Data entries
%%

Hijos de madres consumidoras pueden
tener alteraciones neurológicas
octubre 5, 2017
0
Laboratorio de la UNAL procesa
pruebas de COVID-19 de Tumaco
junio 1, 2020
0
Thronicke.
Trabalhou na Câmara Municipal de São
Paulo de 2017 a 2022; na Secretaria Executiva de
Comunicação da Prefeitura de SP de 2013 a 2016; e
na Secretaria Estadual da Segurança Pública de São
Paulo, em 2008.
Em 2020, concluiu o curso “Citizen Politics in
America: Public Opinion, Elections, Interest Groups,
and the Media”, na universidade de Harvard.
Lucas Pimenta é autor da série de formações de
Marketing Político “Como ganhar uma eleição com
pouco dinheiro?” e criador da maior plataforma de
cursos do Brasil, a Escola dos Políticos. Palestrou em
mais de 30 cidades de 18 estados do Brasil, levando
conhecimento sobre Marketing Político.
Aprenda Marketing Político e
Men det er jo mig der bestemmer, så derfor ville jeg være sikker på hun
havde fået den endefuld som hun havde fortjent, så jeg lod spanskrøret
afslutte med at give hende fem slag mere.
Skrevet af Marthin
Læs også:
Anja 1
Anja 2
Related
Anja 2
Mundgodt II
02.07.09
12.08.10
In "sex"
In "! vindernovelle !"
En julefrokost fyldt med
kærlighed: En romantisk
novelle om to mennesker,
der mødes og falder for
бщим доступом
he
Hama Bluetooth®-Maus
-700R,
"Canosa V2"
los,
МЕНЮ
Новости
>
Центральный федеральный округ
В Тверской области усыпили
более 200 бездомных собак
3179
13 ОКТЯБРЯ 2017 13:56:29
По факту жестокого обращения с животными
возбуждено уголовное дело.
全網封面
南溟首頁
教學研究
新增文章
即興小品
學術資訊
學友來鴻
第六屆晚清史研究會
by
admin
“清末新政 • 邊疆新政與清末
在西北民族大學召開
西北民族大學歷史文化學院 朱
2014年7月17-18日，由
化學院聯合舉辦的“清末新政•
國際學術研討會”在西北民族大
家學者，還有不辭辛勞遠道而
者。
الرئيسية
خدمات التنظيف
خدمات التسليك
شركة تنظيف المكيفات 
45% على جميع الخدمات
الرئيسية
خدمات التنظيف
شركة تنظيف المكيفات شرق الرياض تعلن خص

%%

## Work to be completed
Could you reproduce exactly the lines of the entries above, from the one with "octubre 5, 2017" through the one with "Em 2020, concluiu", and nothing else?

## Output below
octubre 5, 2017
0
Laboratorio de la UNAL procesa
pruebas de COVID-19 de Tumaco
junio 1, 2020
0
Thronicke.
Trabalhou na Câmara Municipal de São
Paulo de 2017 a 2022; na Secretaria Executiva de
Comunicação da Prefeitura de SP de 2013 a 2016; e
na Secretaria Estadual da Segurança Pública de São
Paulo, em 2008.
Em 2020, concluiu o curso “Citizen Politics in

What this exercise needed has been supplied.